Jenkins Backup and Disaster Recovery: The Only Guide That Won't Fail You at 3 AM
Jenkins backup and disaster recovery: stop losing jobs and configs.
20+ years shipping production infrastructure and CI/CD at scale. Lessons pulled from things that broke in production.
Back up your entire JENKINS_HOME directory plus the XML config files for jobs, nodes, and credentials. Use the ThinBackup plugin for scheduled backups to a remote filesystem or S3. For disaster recovery, restore JENKINS_HOME on a fresh Jenkins instance with matching plugin versions, then reload configuration from disk.
Think of Jenkins as a chef's kitchen. Your JENKINS_HOME is the pantry, fridge, and recipe book all in one. If the kitchen burns down, you need a copy of the recipe book (job configs), the pantry inventory (plugin list), and the chef's notes (build history). Backing up only the recipes is useless if you don't know which spices you had. A good backup strategy is like having a second kitchen ready to go — same layout, same ingredients, same recipes.
Your Jenkins master just died. The disk is corrupted. The backup you thought was running? It wasn't. Now you're rebuilding 400 jobs from memory, and the CTO is asking why the deployment pipeline is down. I've seen this exact scene play out at three different companies. The problem isn't that Jenkins is hard to back up — it's that everyone assumes the default setup is enough. It's not.
Jenkins stores everything in JENKINS_HOME: job configs, plugin binaries, credentials, build logs, and the massive XML files that define your entire CI/CD. Lose that directory, and you lose weeks of work. The standard advice — 'just copy the folder' — misses the critical details: file locks, incremental changes, and the order of restoration that prevents plugin version mismatches from breaking your pipelines.
By the end of this guide, you'll have a battle-tested backup and disaster recovery plan that handles partial failures, scales to hundreds of jobs, and can be restored in under 30 minutes. You'll know exactly which files to back up, which to exclude, and how to test your recovery without causing a production incident.

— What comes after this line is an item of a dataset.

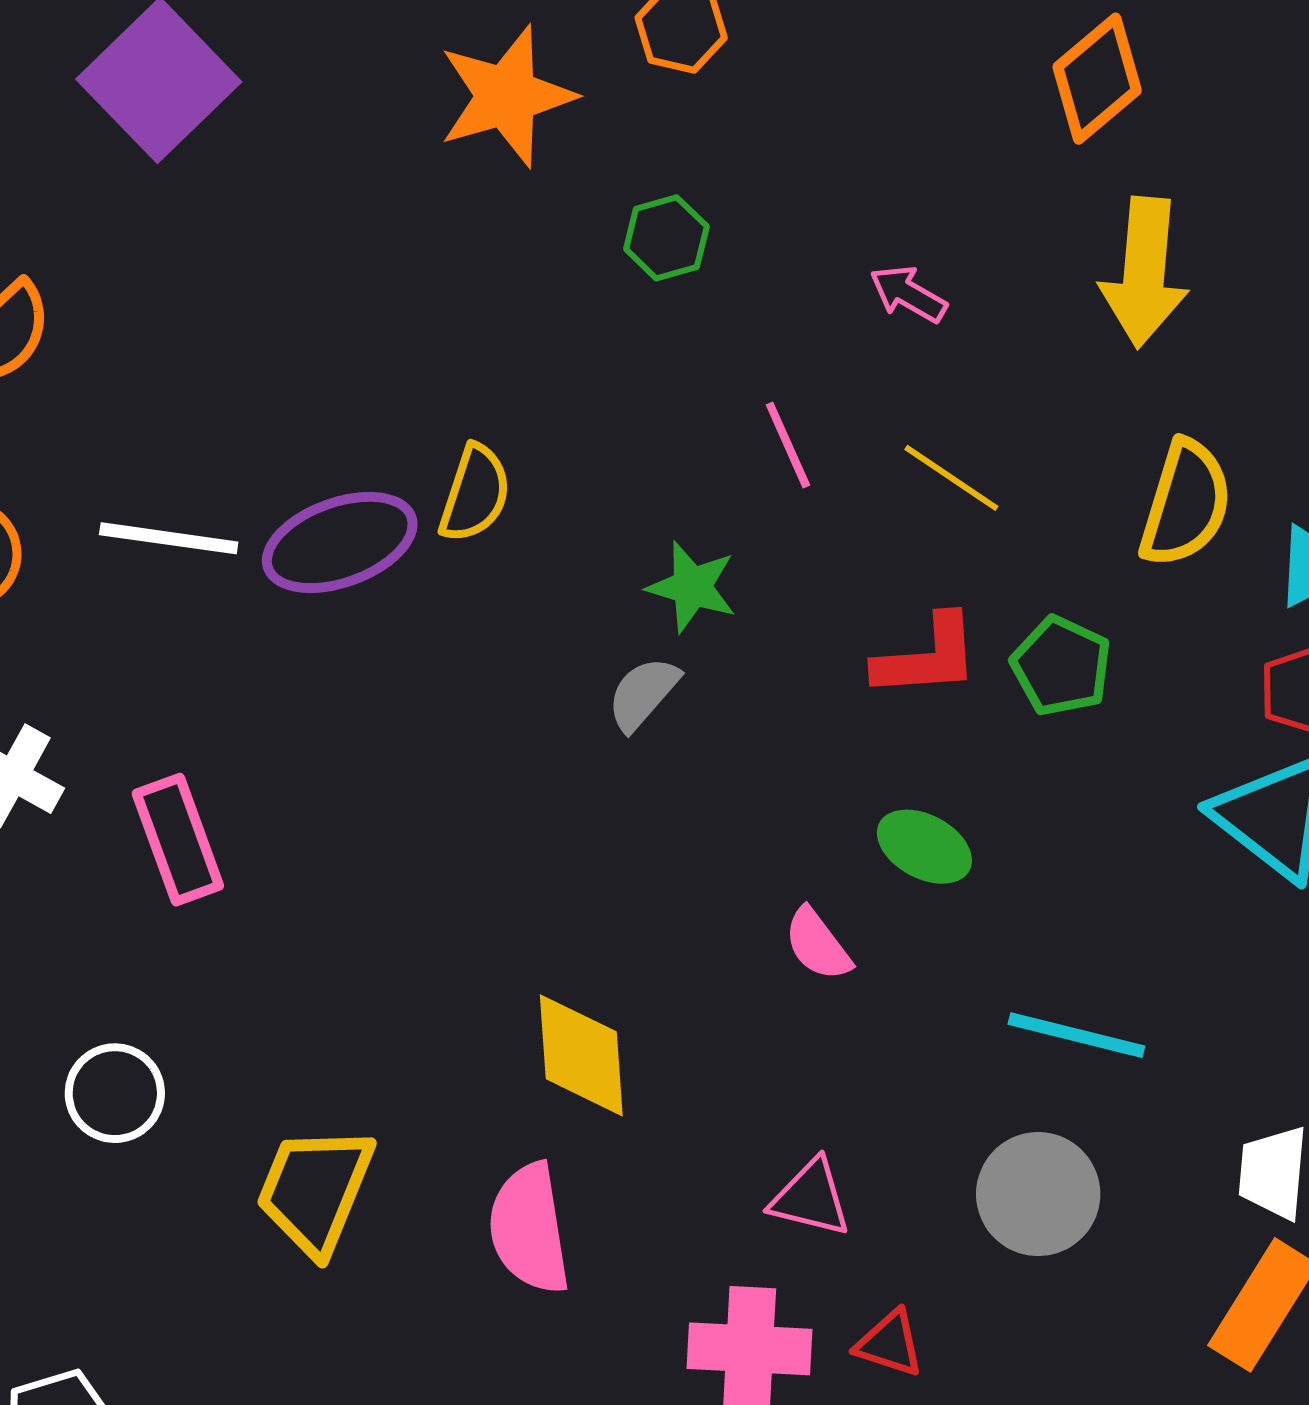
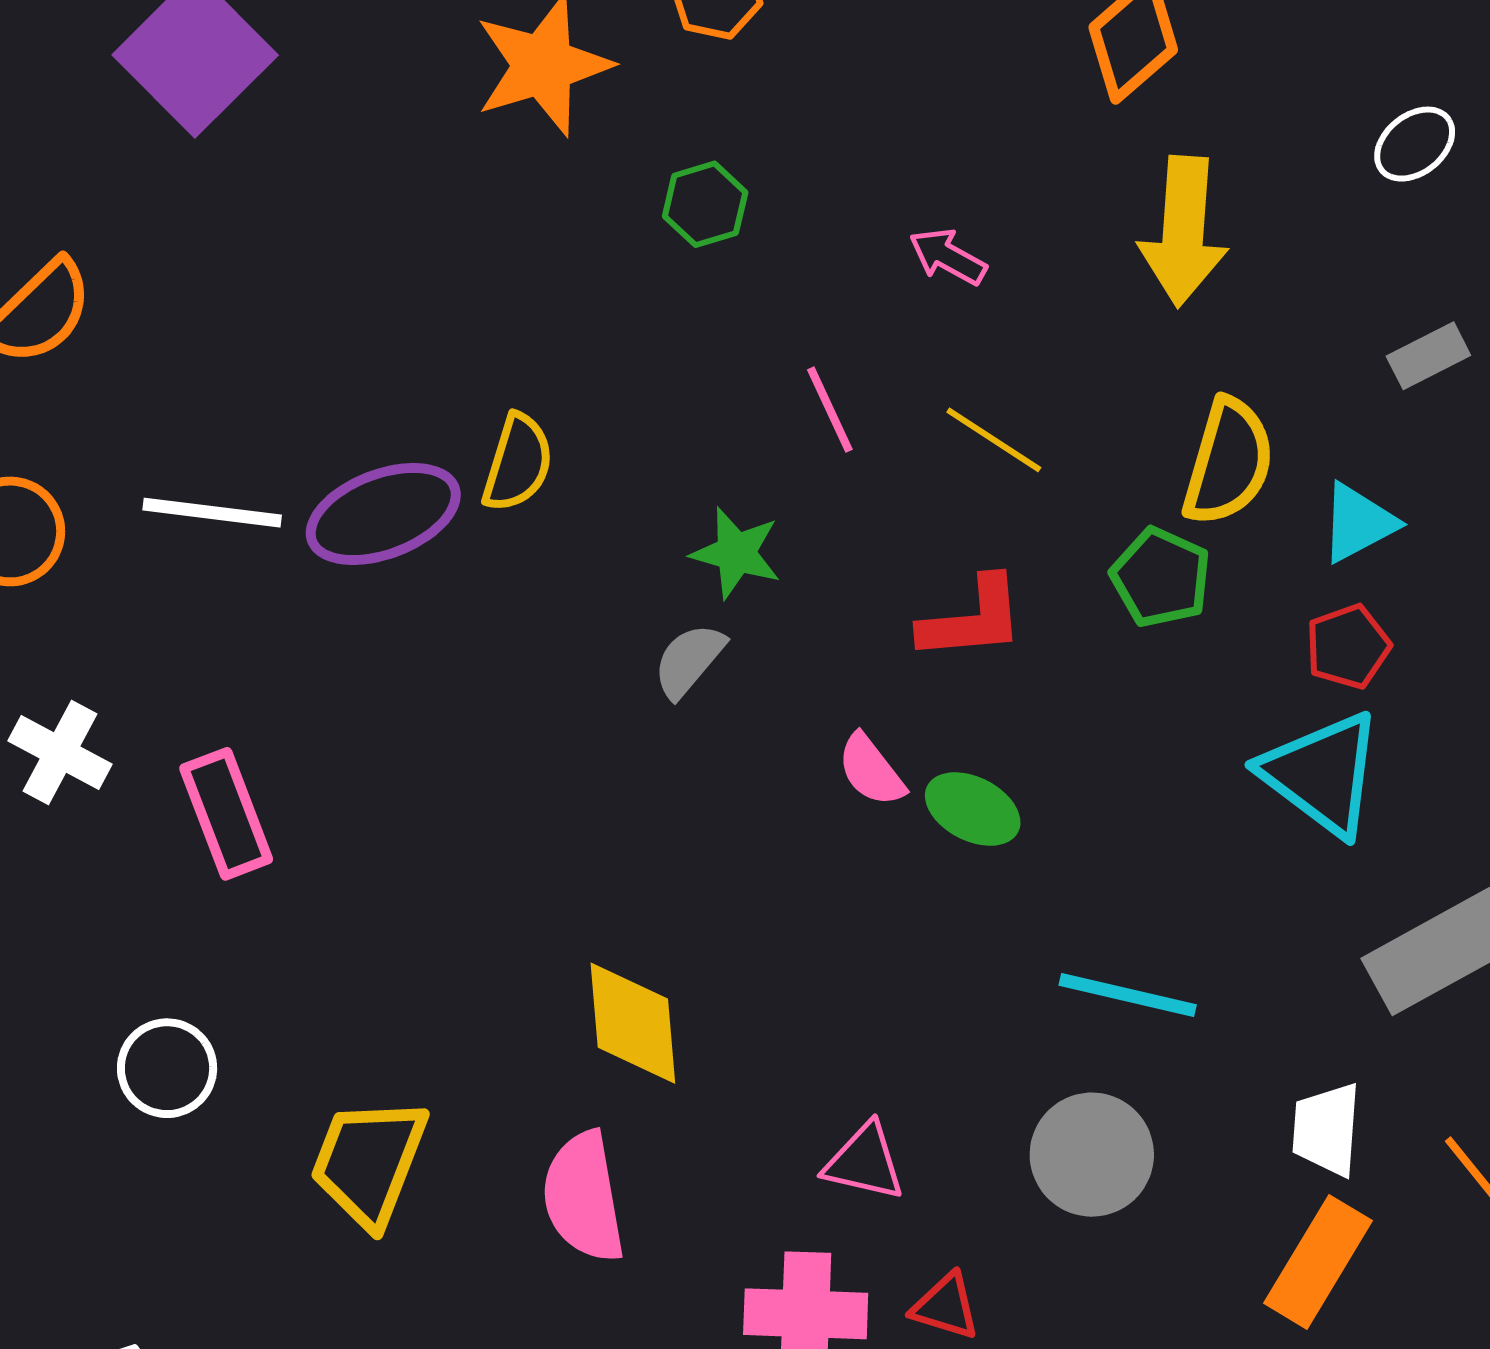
green pentagon: (1061, 666) -> (1161, 577), moved
pink semicircle: (818, 944) -> (871, 770), moved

What Exactly Lives in JENKINS_HOME — and What You Actually Need
JENKINS_HOME is the single source of truth for your Jenkins instance. It's a directory (default ~/.jenkins) containing everything: job configs as XML, plugin binaries (.jpi files), credentials encrypted with a master key, build logs, and the massive config.xml that defines system settings. The rookie mistake is backing up the whole directory blindly. That includes caches, workspace files, and temp data that bloat the backup and slow restoration.
Here's what you must back up: jobs/ (each subfolder's config.xml), plugins/ (the .jpi files and plugins.xml), secrets/ (credentials and master key), users/ (user configs), nodes/ (agent definitions), and the root config.xml. What you can skip: workspace/ (checked out source code — rebuild from SCM), builds/ (if you don't need history — but most teams do), and logs/ (regeneratable).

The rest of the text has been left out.